CVE Android bugs Severity Updated Nexus devices Updated AOSP versions Date reported
CVE-2016-2499 27855172 Moderate All Nexus 4.4.4, 5.0.2, 5.1.1, 6.0, 6.0.1 Mar 24, 2016

Information Disclosure Vulnerability in Activity Manager

An information disclosure vulnerability in the Activity Manager component could allow an application to access sensitive information. This issue is rated Moderate because it could be used to access data without permission.

CVE Android bugs Severity Updated Nexus devices Updated AOSP versions Date reported
CVE-2016-2500 19285814 Moderate All Nexus 5.0.2, 5.1.1, 6.0, 6.0.1 Google Internal

Common Questions and Answers

This section answers common questions that may occur after reading this bulletin.

1. How do I determine if my device is updated to address these issues?

Security Patch Levels of June 01, 2016 or later address these issues (refer to the Nexus documentation for instructions on how to check the security patch level). Device manufacturers that include these updates should set the patch string level to: [ro.build.version.security_patch]:[2016-06-01]

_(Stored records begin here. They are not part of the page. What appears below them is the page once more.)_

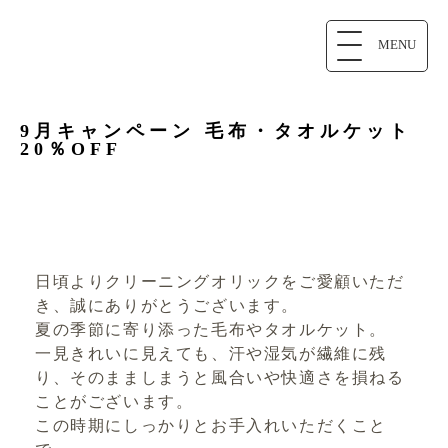
MENU
9月キャンペーン 毛布・タオルケット
20％OFF
日頃よりクリーニングオリックをご愛顧いただ
き、誠にありがとうございます。
夏の季節に寄り添った毛布やタオルケット。
一見きれいに見えても、汗や湿気が繊維に残
り、そのまましまうと風合いや快適さを損ねる
ことがございます。
この時期にしっかりとお手入れいただくこと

2. How do I determine which Nexus devices are affected by each issue?

In the Security Vulnerability Details section, each table has an Updated Nexus devices column that covers the range of affected Nexus devices updated for each issue. This column has a few options:

  • All Nexus devices: If an issue affects all Nexus devices, the table will have “All Nexus” in the Updated Nexus devices column. “All Nexus” encapsulates the following supported devices: Nexus 5, Nexus 5X, Nexus 6, Nexus 6P, Nexus 7 (2013), Nexus 9, Android One, Nexus Player, and Pixel C.
  • Some Nexus devices: If an issue doesn’t affect all Nexus devices, the affected Nexus devices are listed in the Updated Nexus devices column.
  • No Nexus devices: If no Nexus devices are affected by the issue, the table will have “None” in the Updated Nexus devices column.

Revisions

  • June 06, 2016: Bulletin published.
  • June 07, 2016:
    • Bulletin revised to include AOSP links.
    • CVE-2016-2496 removed from bulletin.
  • June 08, 2016: CVE-2016-2496 added back to bulletin.